Muscle-building, or muscle-strengthening exercises, are considered those that use body weight or added weight, such as push ups, pull ups and weight lifting, and resistance training. I’m not suggesting bulking up to a mini-Schwartzenegger or anything. Lifting light weights (4 to 7 pounds) and plenty of repetitions are fine for building upper body strength. For larger muscle groups like the back, legs, and bum, opt for something a little weightier (12 to 24 pounds). If you follow those numbers, you’ll be bulk-free and bone healthy. Pilates and yoga are also great body-weight training options.

3. Boost your vitamin K intake (K2 as MK-7, particularly).  

K2 can be found in aged cheeses (yum) and fermented foods, like tofu, kefir, kombucha, and sauerkraut. Fermented foods have so many other amazing health benefits too, from brain function to gene expression, that helping your bones is almost just a bonus. Wine, by the way, is a fermented food.  Just sayin’…  

While you munching on all those dark, leafy greens to boost your calcium levels, you can feel extra good in knowing they are chock-full of vitamin K1 as well.  The average supermarket is getting much better at offering up things like kefir, tofu, and kombucha, but if you’re searching for more options, hit up your local Whole Foods or health food store. They will have plenty. Kombucha may take some getting used to, depending on your palette, but kefir can be pretty darn delicious from the start, if you get the right one. My fave: Helios organic Greek kefir in vanilla. 

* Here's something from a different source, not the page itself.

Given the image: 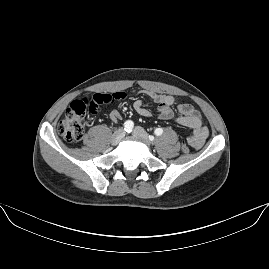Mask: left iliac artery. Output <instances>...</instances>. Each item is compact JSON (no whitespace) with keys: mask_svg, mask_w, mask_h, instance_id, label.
<instances>
[{"mask_svg":"<svg viewBox=\"0 0 269 269\" xmlns=\"http://www.w3.org/2000/svg\"><path fill=\"white\" fill-rule=\"evenodd\" d=\"M154 133H155L157 136H160V135H162V133H163V129H162V128H157V129L155 130ZM149 139H150V140H153L154 137L149 136Z\"/></svg>","mask_w":269,"mask_h":269,"instance_id":"obj_1","label":"left iliac artery"}]
</instances>
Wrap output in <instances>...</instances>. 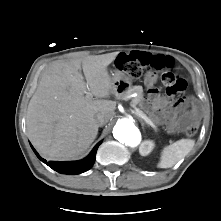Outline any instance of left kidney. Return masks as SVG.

Do I even really need to write that? I know if you are a smoker, you don’t truly want to be as you know how harmful it is to your health on so many levels. But quitting is hard. I get it. New research suggests, however, that quitting cold turkey is the most successful way of stopping long term. Find something super healthy to replace your cigarettes with. Try something with a kick, like wasabi seaweed snacks or chipotle almonds or, hey, a bottle of kombucha. Smoking, in terms of bone health alone, promotes bone loss while simultaneously killing osteoblasts, the bone making cells. In other words, smoking attacks the bones from both ends. There’s no happy ending there.

In life, we age. As we age, maintaining our health becomes more challenging and requires more attention. The beautiful thing about it, though, is we have the choice to feed our body with goodness and our options are abundant. People often say that getting old’s a bitch. I say getting old is a gift. Feeling good while you get there is a choice. Make it yours.